A ban on female army officers in Turkey wearing the Muslim headscarf has been lifted by the government.
The military is the last Turkish institution to see the ban removed. It has long been seen as the guardian of Turkey's secular constitution.
Wearing headscarves in public institutions was banned in the 1980s.
But Turkey's Islamist-leaning President, Recep Tayyip Erdogan, argues that the ban is an illiberal vestige of the past.
The issue has been controversial in Turkey for many years.
Secularists regard the headscarf as a symbol of religious conservatism and have accused President Erdogan of pushing an Islamist agenda, converting many public schools into religious ones as part of his pledge to raise "a pious generation".
Over the past decade the ban has been removed for schools, universities, the civil service and in August for the police.
The BBC's Mark Lowen, in Istanbul, says the secular side of Turkey now feels largely ostracised, accusing Mr Erdogan of governing just for his conservative, religious support base.

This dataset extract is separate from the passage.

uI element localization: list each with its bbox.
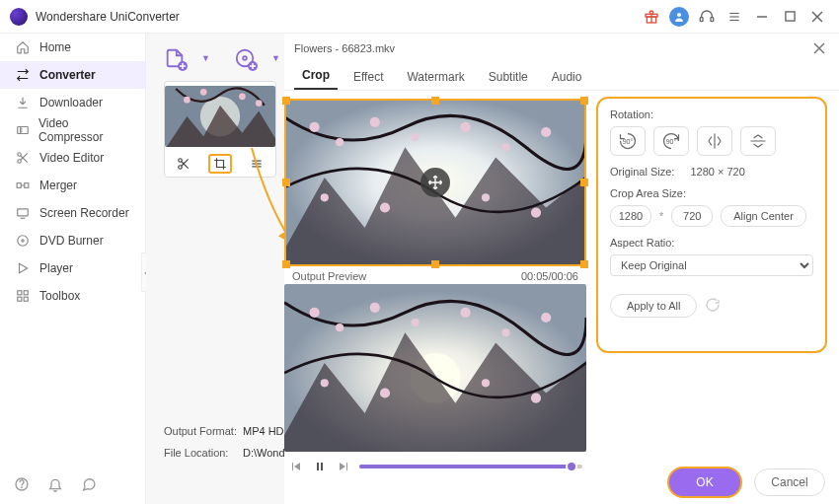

The conservatives respond that they were long seen as second-class citizens and the headscarf is an expression of individual liberties.
Our correspondent says that Turkey's religious-secular divide is as old as the republic itself, but is now arguably deeper than ever.
The fall and rise of the headscarf
- In 2010, Turkey's universities abandoned an official ban on Muslim headscarves
- Three years later, women were allowed to wear headscarves in state institutions - with the exception of the judiciary, military and police. That year, four MPs wore headscarves in parliament
- A ban on policewomen wearing the Islamic headscarf was lifted in 2016
Witness: Turkey's headscarf row
Watch: Indonesian women talk about fashion and the hijab
The new rules apply to regular women military officers, non-commissioned officers and female cadets. They will be allowed to wear a headscarf under their caps or berets as long as they are the same colour as their uniforms and are not patterned, Hurriyet Daily News reported.
The military's opposition to the government's move has been weakened after President Erdogan's supporters increased their authority over the armed forces following the failed 15 July coup last year.
The changes will come into effect once they are published in the official gazette.
Turkey has had a secular constitution with no state religion since 1920.
Most people in Turkey are Sunni Muslims.